Monto l’amaca al volo e dispongo la cambusa su un’asse per fare una foto. È fatta decisamente male rispetto al solito, ma ho avuto poco tempo. C’è un litro d’olio di soia, un litro d’olio di girasole, un chilo di arachidi, un chilo e mezzo di poha, otto etti di muesli, mezzo chilo di uva passa, un etto di semi di cumino e quattro etti di latte in polvere come surrogato del formaggio. In più ho mezzo chilo del mio porridge scozzese, quattro etti di riso e un pugno di legumi rimasti da Ramnagar, mezza testa d’aglio e spezie per i legumi. Inoltre c’è la scatoletta di maiale in salsa di soia che mi diede Moon a Mostar. Questa serve per un’occasione molto speciale, che potrebbe essere ad esempio questo trekking in cui le proteine scarseggiano e il paesaggio sarà grandioso. In tutto sono poco più di otto chili, 45000kcal abbondanti per sedici euro e trenta centesimi. Il formaggio lo assaggerò in quota, direttamente dai produttori.

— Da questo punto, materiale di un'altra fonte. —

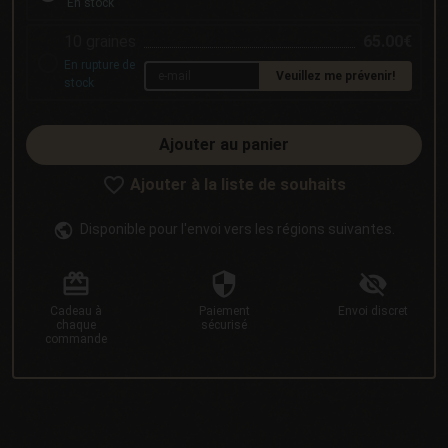
En stock
10 graines
65.00€
En rupture de
Veuillez me prévenir!
stock
Ajouter au panier
Ajouter à la liste de souhaits
Disponible pour l'envoi vers les régions suivantes.
Cadeau
à
Paiement
Envoi
discret
chaque
sécurisé
commande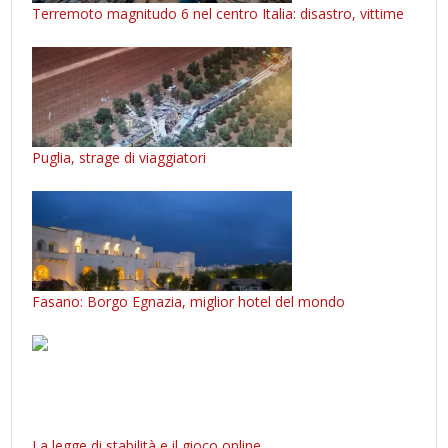
Terremoto magnitudo 6 nel centro Italia: disastro, vittime
Puglia, strage di viaggiatori
Fasano: Borgo Egnazia, miglior hotel del mondo
La legge di stabilità e il gioco online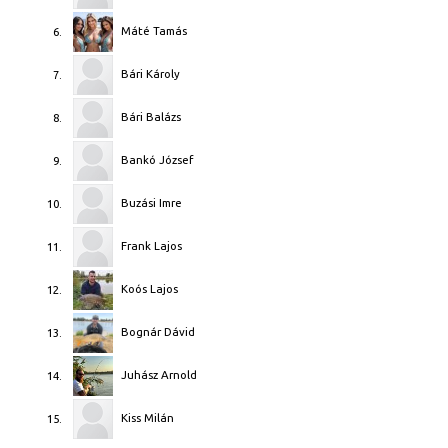
Máté Tamás
6.
Bári Károly
7.
Bári Balázs
8.
Bankó József
9.
Buzási Imre
10.
Frank Lajos
11.
Koós Lajos
12.
Bognár Dávid
13.
Juhász Arnold
14.
Kiss Milán
15.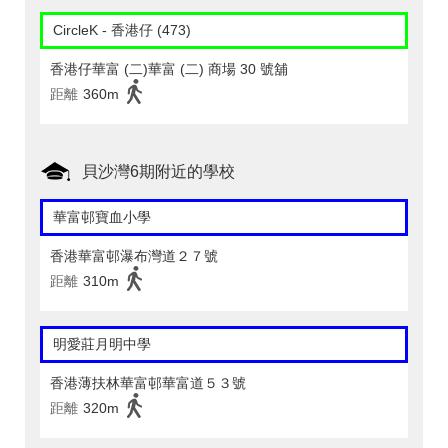
CircleK - 香港仔 (473)
香港仔華富 (二)華富 (二) 商場 30 號舖
距離
360m
貝沙灣6期附近的學校
華富邨寶血小學
香港華富邨瀑布灣道２７號
距離
310m
明愛莊月明中學
香港薄扶林華富邨華富道５３號
距離
320m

Se mi impegno e mangio mezzo chilo di cibo secco al giorno, tra otto giorni avrò le ali ai piedi. Dentro il parco nazionale è vietato accedere fuochi di legna, perciò devo cuocere il riso e le lenticchie in queste sere. Inizio dal riso e legumi, finché sono a una quota intermedia e l’acqua bolle ad una temperatura decente. Con questo fornellino basta pochissima legna per cucinare, finiti i rametti lo alimento con le schegge di legno sparse sotto i miei piedi. Come al solito le spezie non producono il sugo sperato, ma un giorno capirò qual è il trucco. In un’ora è pronto da mangiare, così inizio a mescolare e condire con l’olio di girasole. Un pochino, un altro po’, ma sì che ce ne sta ancora, forse adesso è troppo ma se mescolo bene la quantità è giusta.La quantità d’olio è giusta, ma la quantità di cibo è sbagliata, non sto morendo di fame come nella giungla a Ramnagar, non posso mangiarlo tutto in un colpo. Inoltre mescolando ho scoperto che il riso all’esterno è cotto male, cioè è proprio crudo. Non ci sono quaranta gradi qui, solo quindici, bastava usare un pochino di più il cervello. Pazienza, ormai è fatta, lo masticherò molto bene e poco alla volta.
Dopo il primo terzo di pentola ne ho abbastanza e crollo dal sonno. Mi sdraio in amaca una mezz’ora, accettando il fatto che quasi sicuramente mi risveglierò domattina.